When he had fallen asleep, worn out with drink and with talk, she took a syringe from the nurse’s case that she kept always with her at night in case of an emergency, and she gave Thomas a single dose of a drug that was swift and sure. He made no sound, and he did not wake; in ten minutes he was quite dead, and past all hope of heroic measures. She moved him to the floor, long enough to close the couch that served them for a bed, and then she bent and maneuvered him onto it again — she had not spent all these years lifting and turning patients for nothing. She was strong enough, even for a man of his bulk, gone limp in death. She dressed him as he’d been dressed for the banquet, loosening the necktie, making it look as if he’d just stretched out there to take a nap. He often slept in his office, and no one would be surprised that he’d done so after the celebration.

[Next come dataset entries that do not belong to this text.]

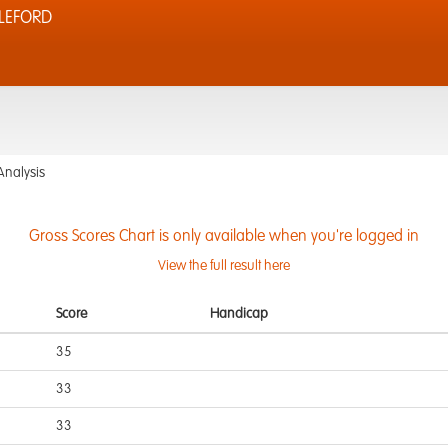
LEFORD
Analysis
Gross Scores Chart is only available when you're logged in
View the full result here
Score
Handicap
35
33
33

And then! Ah, the wicked nurse, her sexual advances spurned by the upright moral Head of Household even in his slightly tipsy state, fell upon him and repaid his years of kindness with murder most foul! Out of nothing more than her wounded pride… She could easily imagine the newslines and the threedy features… CRIME OF PASSION! VINDICTIVE NURSE CRAZED WITH LUST AND MADDENED BY REJECTION, SLAYS TOP DOG LINGOE! It would be a seven days wonder. Maybe eight days. Maybe, since it was Thomas Blair Chornyak, much longer. It should buy the women many months, even if some other of the men had begun to notice what was happening, because the transfer of power for such an empire as the Lines constituted could not be a simple matter.
She had never been so calm, or so content. She was sorry that she would have to leave Nazareth Chornyak… dear Nazareth. But if Nazareth had known of this, she would have been grateful to have Michaela do for her what she could not do herself. It was a fitting gift to leave for her.
Michaela took her nurse’s case and went to her own room and her own bed; she fell asleep at once and slept without a single dream to disturb her rest. And she didn’t bother to undress. When they came for her in the morning, as they would the moment they saw the empty syringe beside the corpse, she would already be dressed to welcome them.